Combining aspects of running, weightlifting and gymnastics, CrossFit spaces are unquestionably noisy. In order to lessen the audibility of noise to adjoining office spaces, our team was asked by a CrossFit space’s landlord to undertake measurements and a noise assessment. Together, we worked on a noise management plan for the CrossFit gym, employing a number of measures to control noise impacts including the use of additional cushioned matting, dedicated lifting platforms, and an outline of noise control measures. Mitigation included a combination of installing acoustical treatments and management procedures limiting the types of activities in the gym.

With amplified music and enthusiastic instructors constantly cheering on rows of avid cyclists, spin classes have sound levels that are comparable to nightclubs. These can be adjacent to general offices, retail spaces or even residential apartments. Solutions for these types of spaces have including limiting the noise level or “bassbeat” in the studio, providing masking noise in the adjacent space, or increasing the sound isolation of the demising wall or shared floor/ceiling assemblies.

In an effort to address numerous noise complaints, we left an unattended sound analyzer to capture noise levels in an adjacent retail space during spin classes and times without classes.
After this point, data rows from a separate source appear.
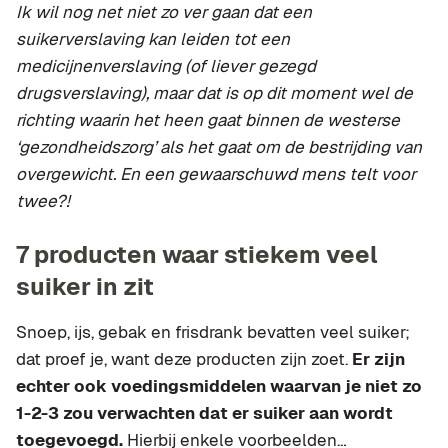
Ik wil nog net niet zo ver gaan dat een
suikerverslaving kan leiden tot een
medicijnenverslaving (of liever gezegd
drugsverslaving), maar dat is op dit moment wel de
richting waarin het heen gaat binnen de westerse
‘gezondheidszorg’ als het gaat om de bestrijding van
overgewicht. En een gewaarschuwd mens telt voor
twee?!
7 producten waar stiekem veel
suiker in zit
Snoep, ijs, gebak en frisdrank bevatten veel suiker;
dat proef je, want deze producten zijn zoet.
Er zijn
echter ook voedingsmiddelen waarvan je niet zo
1-2-3 zou verwachten dat er suiker aan wordt
toegevoegd.
Hierbij enkele voorbeelden…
We determined that it is ultimately the bass noise level content that is the most audible part to the retail unit occupants during spin classes and recommended that spin studio additionally control bass sounds to ameliorate the intrusive effects.

While a “one-size-fits-all” solution does not necessarily exist for all specialty fitness centres, it is clear that by being proactive, fitness centres can better control noise emitted to adjacencies by including measures to mitigate the effects within their original studio designs.